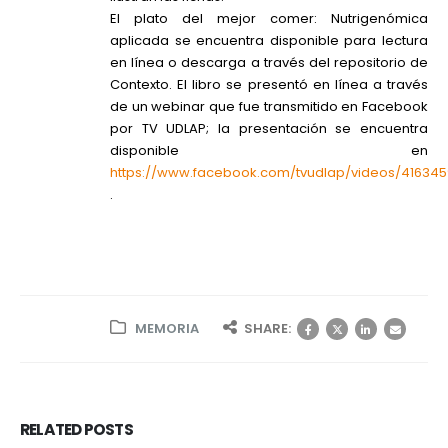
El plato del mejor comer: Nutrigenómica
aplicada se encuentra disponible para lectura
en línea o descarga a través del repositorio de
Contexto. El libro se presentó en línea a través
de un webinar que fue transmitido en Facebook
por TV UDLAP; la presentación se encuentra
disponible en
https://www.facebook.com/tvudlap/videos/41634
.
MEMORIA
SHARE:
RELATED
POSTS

* * *

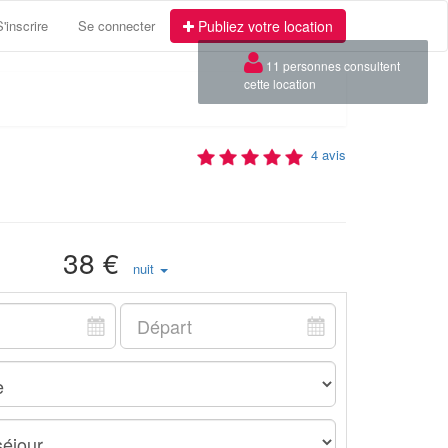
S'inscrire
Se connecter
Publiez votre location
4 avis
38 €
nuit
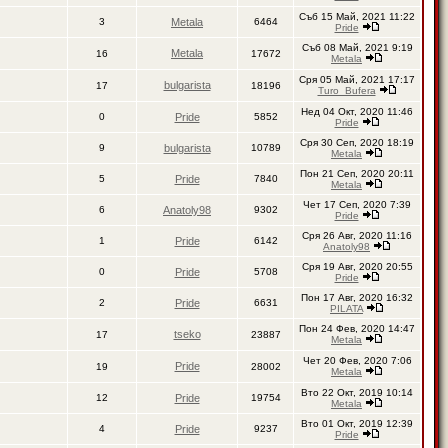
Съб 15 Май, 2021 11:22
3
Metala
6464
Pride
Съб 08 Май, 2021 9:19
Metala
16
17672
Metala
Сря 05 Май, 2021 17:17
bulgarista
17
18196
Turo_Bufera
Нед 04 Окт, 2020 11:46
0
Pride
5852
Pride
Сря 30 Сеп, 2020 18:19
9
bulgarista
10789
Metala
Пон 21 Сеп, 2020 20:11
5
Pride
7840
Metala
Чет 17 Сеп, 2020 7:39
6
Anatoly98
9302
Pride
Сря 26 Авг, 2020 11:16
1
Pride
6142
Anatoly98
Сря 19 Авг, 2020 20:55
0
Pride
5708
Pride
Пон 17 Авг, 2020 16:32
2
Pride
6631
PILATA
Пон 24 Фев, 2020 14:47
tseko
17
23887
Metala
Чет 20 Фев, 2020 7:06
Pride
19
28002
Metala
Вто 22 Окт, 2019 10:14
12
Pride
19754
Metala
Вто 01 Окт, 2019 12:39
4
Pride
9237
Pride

# [The problem]
Return every line from the records above that holds the word "disponible".

# [Task answer]
aplicada se encuentra disponible para lectura
disponible en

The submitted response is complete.